- Poster
- Directed by: Manoj Kana
- Written by: Manoj Kana
- Produced by: Priyesh Kumar
- Starring: Anumol; Athmiya Rajan; Indrans; Anoop Chandran;
- Cinematography: K. G. Jayan
- Music by: Chandran Veyattummal
- Production company: Neru Films
- Release date: 4 March 2016;
- Running time: 93 minutes
- Country: India
- Language: Malayalam

= Amoeba (2016 film) =

Amoeba is a 2016 Indian Malayalam-language film directed by Manoj Kana. It is the second film directed by him after Chayilyam (2014). The film stars Aneesh G. Menon, Athmiya Rajan, Anumol, Indrans and Anoop Chandran in the lead roles.

==Plot==
A woman from Kasargod lives amidst fears of contamination by Endosulfan.

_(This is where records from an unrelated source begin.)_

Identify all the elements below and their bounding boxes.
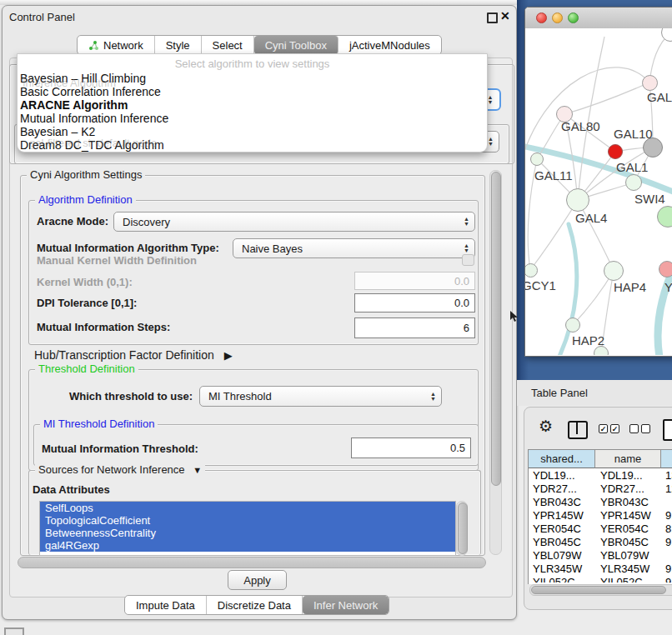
spinner-down-icon: ▼ (488, 100, 494, 105)
network-node-selected[interactable] (608, 144, 623, 159)
page-icon[interactable] (663, 419, 672, 441)
mi-threshold-label: Mutual Information Threshold: (42, 442, 198, 455)
algorithm-popup-placeholder: Select algorithm to view settings (18, 58, 487, 70)
network-node[interactable] (625, 174, 642, 191)
node-label: GAL4 (575, 211, 607, 225)
mi-threshold-field[interactable]: 0.5 (351, 438, 471, 458)
column-header[interactable]: name (595, 449, 661, 468)
network-window-titlebar[interactable] (525, 8, 672, 29)
list-item[interactable]: BetweennessCentrality (40, 527, 455, 539)
mac-close-button[interactable] (536, 12, 547, 23)
mi-steps-field[interactable]: 6 (354, 318, 475, 338)
hub-definition-toggle[interactable]: Hub/Transcription Factor Definition ▶ (34, 348, 233, 362)
tab-infer-network[interactable]: Infer Network (303, 596, 389, 614)
dpi-tolerance-field[interactable]: 0.0 (354, 293, 475, 312)
algorithm-option-aracne[interactable]: ARACNE Algorithm (20, 98, 128, 112)
scrollbar-thumb[interactable] (458, 502, 468, 554)
data-attributes-list[interactable]: SelfLoops TopologicalCoefficient Between… (39, 501, 456, 556)
network-canvas[interactable]: GAL GAL80 GAL10 GAL11 GAL1 SWI4 GAL4 GCY… (525, 28, 672, 355)
algorithm-option-dream8[interactable]: Dream8 DC_TDC Algorithm (20, 138, 164, 152)
manual-kernel-checkbox[interactable] (462, 254, 474, 266)
algorithm-option-bayesian-hill[interactable]: Bayesian – Hill Climbing (20, 72, 146, 85)
tab-network[interactable]: Network (78, 36, 155, 54)
attribute-list-scrollbar[interactable] (456, 501, 468, 556)
column-header[interactable]: shared... (529, 449, 595, 468)
table-row[interactable]: YDL19... YDL19... 13 (529, 469, 672, 482)
tab-style[interactable]: Style (155, 36, 202, 54)
table-row[interactable]: YER054C YER054C 8. (529, 522, 672, 536)
kernel-width-label: Kernel Width (0,1): (37, 276, 133, 288)
column-chooser-icon[interactable] (568, 421, 588, 439)
settings-horizontal-scrollbar[interactable] (18, 557, 486, 568)
tab-discretize-data-label: Discretize Data (218, 599, 291, 612)
network-node[interactable] (659, 261, 672, 278)
network-node[interactable] (566, 188, 589, 212)
algorithm-option-bayesian-k2[interactable]: Bayesian – K2 (20, 125, 95, 138)
kernel-width-value: 0.0 (454, 275, 469, 288)
node-label: GAL10 (614, 127, 653, 141)
table-row[interactable]: YLR345W YLR345W 9. (529, 562, 672, 576)
node-label: HAP4 (614, 280, 646, 294)
network-icon (88, 40, 99, 51)
kernel-width-field[interactable]: 0.0 (354, 272, 475, 290)
table-row[interactable]: YBR043C YBR043C (529, 496, 672, 509)
scrollbar-thumb[interactable] (531, 586, 666, 594)
node-label: GCY1 (525, 278, 556, 292)
table-options-icon[interactable]: ⚙ (539, 417, 553, 436)
tab-style-label: Style (166, 39, 190, 52)
mouse-cursor (510, 311, 519, 325)
cell: YIL052C (533, 576, 575, 582)
algorithm-option-basic-correlation[interactable]: Basic Correlation Inference (20, 85, 161, 98)
close-icon[interactable]: ✕ (500, 9, 510, 22)
tab-cyni-toolbox[interactable]: Cyni Toolbox (254, 36, 339, 54)
table-horizontal-scrollbar[interactable] (529, 584, 672, 596)
cell: 9. (665, 536, 672, 549)
apply-button-label: Apply (243, 574, 271, 587)
table-row[interactable]: YDR27... YDR27... 12 (529, 482, 672, 496)
apply-button[interactable]: Apply (228, 570, 287, 590)
tab-select[interactable]: Select (202, 36, 254, 54)
aracne-mode-combo[interactable]: Discovery ▲▼ (113, 212, 475, 232)
tab-discretize-data[interactable]: Discretize Data (207, 596, 303, 614)
algorithm-definition-title: Algorithm Definition (35, 193, 136, 206)
table-row[interactable]: YBR045C YBR045C 9. (529, 536, 672, 549)
list-item[interactable]: SelfLoops (40, 502, 455, 514)
cell: YDL19... (600, 469, 643, 482)
cell: YDR27... (600, 482, 644, 496)
minimized-panel-icon[interactable] (4, 628, 24, 635)
network-node[interactable] (604, 261, 624, 281)
list-item[interactable]: TopologicalCoefficient (40, 514, 455, 527)
column-header[interactable] (661, 449, 672, 468)
table-row[interactable]: YIL052C YIL052C 9. (529, 576, 672, 582)
node-label: SWI4 (634, 192, 665, 206)
table-panel-title: Table Panel (531, 387, 588, 399)
which-threshold-combo[interactable]: MI Threshold ▲▼ (199, 386, 442, 407)
network-node[interactable] (642, 75, 658, 91)
scrollbar-thumb[interactable] (491, 172, 501, 486)
tab-jactivemnodules[interactable]: jActiveMNodules (339, 36, 441, 54)
collapse-down-icon[interactable]: ▼ (193, 465, 202, 475)
network-view-window[interactable]: GAL GAL80 GAL10 GAL11 GAL1 SWI4 GAL4 GCY… (524, 7, 672, 357)
tab-impute-data[interactable]: Impute Data (125, 596, 207, 614)
table-row[interactable]: YBL079W YBL079W (529, 549, 672, 562)
select-all-columns-icon[interactable]: ✓ ✓ (599, 424, 619, 433)
deselect-all-columns-icon[interactable] (629, 424, 650, 433)
cell: YBL079W (533, 549, 582, 562)
cell: 9. (665, 509, 672, 522)
mac-zoom-button[interactable] (568, 12, 579, 23)
mac-minimize-button[interactable] (552, 12, 563, 23)
mi-type-combo[interactable]: Naive Bayes ▲▼ (233, 238, 475, 258)
network-node[interactable] (565, 318, 580, 332)
cell: YBR045C (533, 536, 581, 549)
mi-threshold-value: 0.5 (450, 442, 465, 454)
float-window-icon[interactable] (487, 12, 498, 23)
table-row[interactable]: YPR145W YPR145W 9. (529, 509, 672, 522)
network-node[interactable] (530, 152, 544, 166)
control-panel-titlebar[interactable]: Control Panel ✕ (3, 6, 516, 28)
spinner-icon: ▲▼ (488, 137, 495, 147)
list-item[interactable]: gal4RGexp (40, 539, 455, 552)
node-label: GAL1 (616, 160, 648, 174)
dpi-tolerance-value: 0.0 (454, 297, 469, 309)
algorithm-option-mutual-information[interactable]: Mutual Information Inference (20, 112, 168, 125)
settings-vertical-scrollbar[interactable] (489, 170, 502, 555)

The film captured two contrasting images of life in an IT hub in Bangalore with that of life in Endosulfan struck Kasargodu.

==Cast==
- Aneesh G Menon
- Athmiya Rajan as Nimisha
- Anumol
- Anoop Chandran
- Indrans
- Manya
- Neethu Janardhanan
- Moideen Koya

==Awards==
The film won the "Best Second Story" award at the 46th Kerala State Film Awards in 2016.